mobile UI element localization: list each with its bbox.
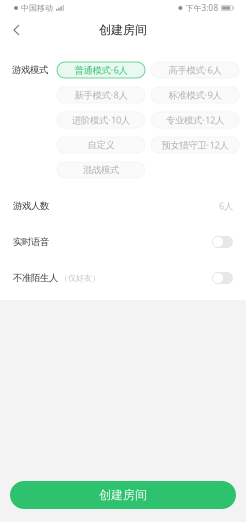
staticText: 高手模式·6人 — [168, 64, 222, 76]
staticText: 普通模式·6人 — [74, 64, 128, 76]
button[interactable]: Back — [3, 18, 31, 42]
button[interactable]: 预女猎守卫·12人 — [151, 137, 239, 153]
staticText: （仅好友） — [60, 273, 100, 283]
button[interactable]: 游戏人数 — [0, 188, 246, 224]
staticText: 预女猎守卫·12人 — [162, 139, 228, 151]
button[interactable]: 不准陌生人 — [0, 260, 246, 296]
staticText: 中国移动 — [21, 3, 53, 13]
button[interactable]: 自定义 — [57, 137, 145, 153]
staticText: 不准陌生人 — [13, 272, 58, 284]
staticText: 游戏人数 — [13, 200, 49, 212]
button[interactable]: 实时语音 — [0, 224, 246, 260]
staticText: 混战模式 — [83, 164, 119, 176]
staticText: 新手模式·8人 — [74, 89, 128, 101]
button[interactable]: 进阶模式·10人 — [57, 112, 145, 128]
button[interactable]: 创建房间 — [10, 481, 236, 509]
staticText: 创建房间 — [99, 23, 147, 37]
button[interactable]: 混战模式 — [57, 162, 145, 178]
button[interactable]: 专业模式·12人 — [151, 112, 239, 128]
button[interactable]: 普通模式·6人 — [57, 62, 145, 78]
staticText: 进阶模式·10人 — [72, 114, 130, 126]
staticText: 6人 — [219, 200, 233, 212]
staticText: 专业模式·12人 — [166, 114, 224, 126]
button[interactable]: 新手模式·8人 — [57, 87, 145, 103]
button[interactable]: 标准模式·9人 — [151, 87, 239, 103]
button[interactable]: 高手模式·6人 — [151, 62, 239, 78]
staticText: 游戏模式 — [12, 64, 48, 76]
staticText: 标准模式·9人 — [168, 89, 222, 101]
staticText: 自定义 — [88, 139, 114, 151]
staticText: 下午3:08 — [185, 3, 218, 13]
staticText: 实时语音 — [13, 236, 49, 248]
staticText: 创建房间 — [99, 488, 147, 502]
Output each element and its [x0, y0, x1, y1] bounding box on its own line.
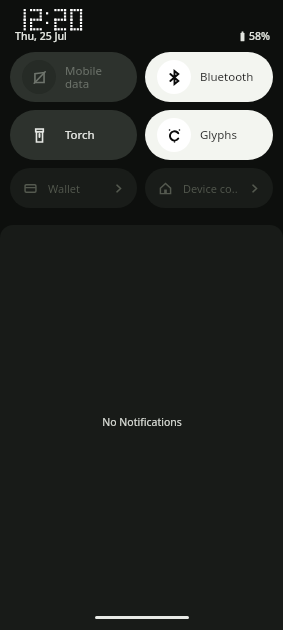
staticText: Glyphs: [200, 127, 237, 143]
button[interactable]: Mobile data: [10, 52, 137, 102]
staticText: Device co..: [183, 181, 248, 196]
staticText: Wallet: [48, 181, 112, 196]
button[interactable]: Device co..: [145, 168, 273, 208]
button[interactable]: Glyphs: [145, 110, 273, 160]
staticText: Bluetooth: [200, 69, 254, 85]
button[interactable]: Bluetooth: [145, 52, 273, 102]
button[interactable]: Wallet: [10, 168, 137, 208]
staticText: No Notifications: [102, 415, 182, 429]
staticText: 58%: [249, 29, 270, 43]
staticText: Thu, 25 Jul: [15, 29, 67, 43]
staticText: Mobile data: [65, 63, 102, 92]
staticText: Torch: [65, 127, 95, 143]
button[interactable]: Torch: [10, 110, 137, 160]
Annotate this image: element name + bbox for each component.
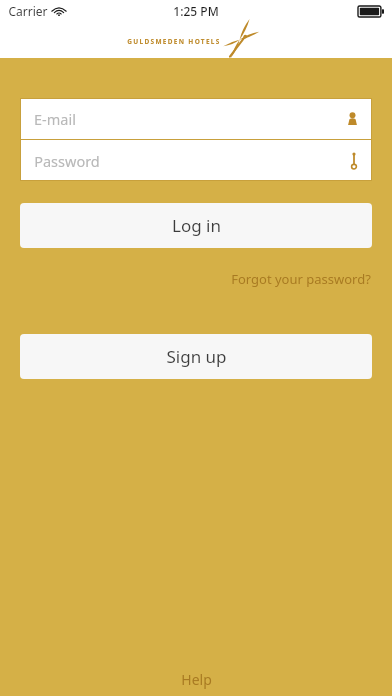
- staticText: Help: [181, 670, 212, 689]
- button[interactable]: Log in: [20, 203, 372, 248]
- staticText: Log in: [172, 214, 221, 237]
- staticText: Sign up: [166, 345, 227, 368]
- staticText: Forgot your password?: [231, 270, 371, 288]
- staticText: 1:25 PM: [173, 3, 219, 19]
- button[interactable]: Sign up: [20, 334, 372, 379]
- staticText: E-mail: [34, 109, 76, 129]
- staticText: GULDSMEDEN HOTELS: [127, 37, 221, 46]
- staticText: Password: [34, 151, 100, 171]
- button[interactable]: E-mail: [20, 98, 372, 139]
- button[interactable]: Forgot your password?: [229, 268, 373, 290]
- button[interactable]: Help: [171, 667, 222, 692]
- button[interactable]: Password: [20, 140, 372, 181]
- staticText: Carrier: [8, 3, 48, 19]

+++++

Check each line of the listing above. Copy the ones with the word "实时语音".

button[interactable]: 实时语音 — [0, 224, 246, 260]
staticText: 实时语音 — [13, 236, 49, 248]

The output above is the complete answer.